Data Wrangling for UK Internet Usage

Andrew Bolster

Senior R&D Manager (Data Science) at Black Duck Software and Treasurer @ Bsides Belfast and NI OpenGovernment Network

This post is a little different from my usual fare;

Basically, there was a tweet from MATRIX NI that caught my eye; the latest Office of National Statistics report on Internet Use in the UK.

Basically, NI “lost”. So I thought it was a good opportunity to play around with the data a little bit instead of my usual stuff.

As such this sent me on two main thrusts;

  1. Demonstrating a little sample of my normal workflow with data wrangling using Python, Pandas, Plot.ly and a few other tools. This is not clean code and it’s not pretty.
  2. NI Sucks at the internet and I believe this statistic is the more realistic, reliable, and impactful metric to target economic and cultural growth/stability/recovery/happiness/whatever.
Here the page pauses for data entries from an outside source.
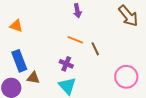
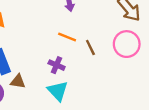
pink circle: (126, 77) -> (127, 44), moved

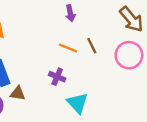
brown line: (90, 48) -> (92, 46), moved
cyan triangle: (58, 91) -> (77, 103), moved

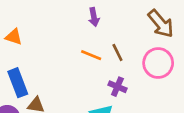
purple cross: (57, 77) -> (117, 87), moved

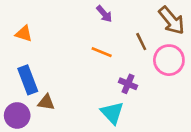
purple arrow: (94, 17) -> (104, 14), turned -30
brown line: (117, 53) -> (141, 42), moved

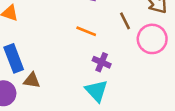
purple cross: (128, 84) -> (102, 62), moved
Unfortuately the data massage, both in terms of dealing with the Excel data and then massaging the outputs into something the blog could safely handle took longer than I’d expected so the follow up will have to wait for another time.

Until then, well, here’s some data to play with.

“Open Data” sucks

When I’m working on something like this, I usually end up spending about 80% of my time just getting the data into a format that can be used reasonably; Excel documents are NOT accessible open data standards and they should all go die in a fire… But this is what we’ve got.

Lets kick things off with a few ‘preambles’.

In [1]:

import pandas as pd
import plotly.plotly as py
import statsmodels as sm

from sklearn.linear_model import LinearRegression
import scipy, scipy.stats

import cufflinks as cf # Awesome Pandas/Plot.ly integration module https://github.com/santosjorge/cufflinks

py.sign_in('bolster', 'XXXXXXX')

png

Pandas has the relatively intelligent read_excel method that… well… does what it says on the tin.

Since every gov department appears to use Excel as a formatting and layout tool rather than a data management platform, there are lots of pointlessly empty rows and columns that we can drop, so we end up with the top of a data structure like this.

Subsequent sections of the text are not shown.